The Role of Donor CMV Serostatus on Outcome after T-Cell Replete Haplo-SCT and Post-Transplant Cyclophosphamide: A Cohort Analysis on 207 Consecutive Adult Patients

INTRODUCTION. In the setting of T-cell replete haploidentical transplantation, the question about the best stem cell donor is still open. Cytomegalovirus (CMV) serostatus represents one of the main factors affecting outcome, however its role has to be yet characterized after haploidentical stem cell transplantation with post-transplant high-dose cyclophosphamide (haplo-SCT with PT-Cy).

METHODS. Four cohorts were followed up, according to patient/donor CMV serostatus, on a total of 207 haplo-SCT with PT-Cy performed at two institutions (Institut Paoli-Calmettes, Marseille and Istituto Clinico Humanitas, Milano) from September 2009 to April 2015; cohort 1, patient/donor CMV-/- (n=36); cohort 2,-/+ (n=26), cohort 3,+/+ (n=110), cohort 4,+/- (n=35). CMV reactivation, OS and TRM were observed in the four cohorts and the adjusted effect of patient/donor CMV serostatus was evaluated through multivariate Cox regression on OS and TRM.

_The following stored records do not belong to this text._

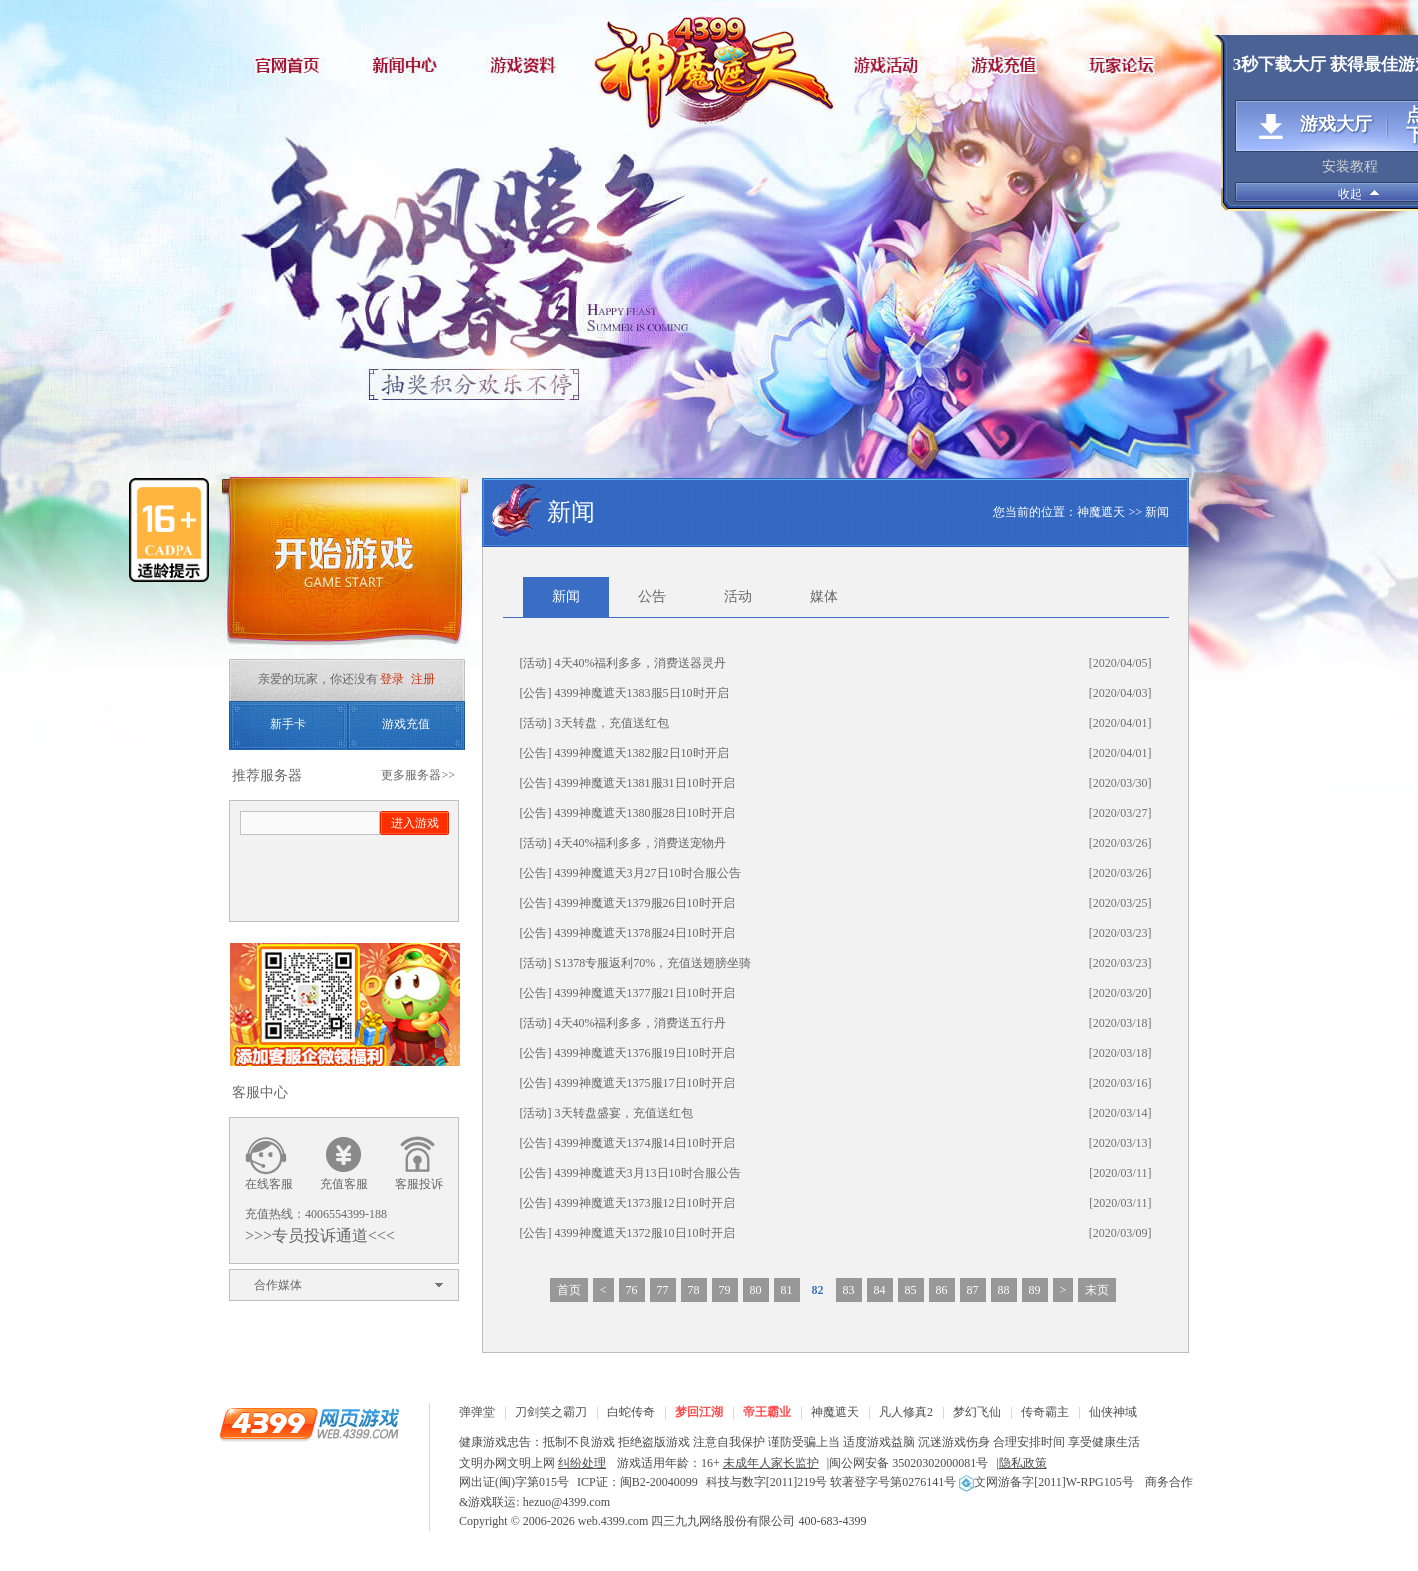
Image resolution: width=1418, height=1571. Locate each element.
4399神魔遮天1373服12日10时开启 (645, 1203)
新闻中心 (409, 64)
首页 (569, 1290)
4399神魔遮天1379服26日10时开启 (645, 903)
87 (973, 1290)
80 (756, 1290)
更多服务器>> (418, 775)
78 (694, 1290)
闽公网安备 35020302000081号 (908, 1463)
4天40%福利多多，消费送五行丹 (641, 1023)
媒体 (824, 596)
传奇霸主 (1045, 1412)
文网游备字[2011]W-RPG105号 (1046, 1482)
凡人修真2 (906, 1412)
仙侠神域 (1113, 1412)
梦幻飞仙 (977, 1412)
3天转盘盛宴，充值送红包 (624, 1113)
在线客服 (269, 1184)
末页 (1097, 1290)
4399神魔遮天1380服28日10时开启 (645, 813)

RESULTS. Median follow-up from transplant was 660 days (range: 42-1826). The main characteristics (patient/donor gender, diagnosis, patient's age, disease status before transplant, DRI, AB0 matching, source of stem cells, conditioning intensity, HCT-CI, year of transplant) were analyzed and did not significantly differ among the groups except for the source of stem cells that was unbalanced in cohort 1 (approx. ratio PBSC:BM of 3:1) vs. the cohorts 2,3,4 (ratio 1:1, p=0.04). The rate of CMV reactivation was 42% for the entire population and 0%, 45%, 52%, 51% in cohorts 1 to 4, respectively, with a longer time to first reactivation in the cohort 2 vs. 3 and 4: day+63 vs. +41 and +42. Two-year OS was 62%, 65%, 50%, 42% in cohorts 1 to 4, respectively (64% vs. 48% in cohorts 1+2 vs. 3+4, p=0.01); TRM was 9%, 17%, 24% and 31% in the same groups. After adjustment, OS was not significantly impaired if a CMV seropositive donor was used for a CMV seronegative patient instead of a CMV seronegative donor (table 1); mortality risk was higher among CMV+ patients, without differences according to donor CMV serostatus. Results on TRM were similar (table 1). Of note, no significant differences of acute or chronic GvHD were observed among the 4 cohorts (p=0.86 and p=0.12, respectively).

CONCLUSIONS: for a CMV- patient, the use of a CMV+ donor did not appear to impair survival after haplo-SCT with PT-Cy. Outcome of CMV+ patients is worse than CMV- patients, without significant differences according to donor CMV serostatus. Further studies with larger series (i.e. collaborative and/or registry studies) are warranted to better clarify this issue.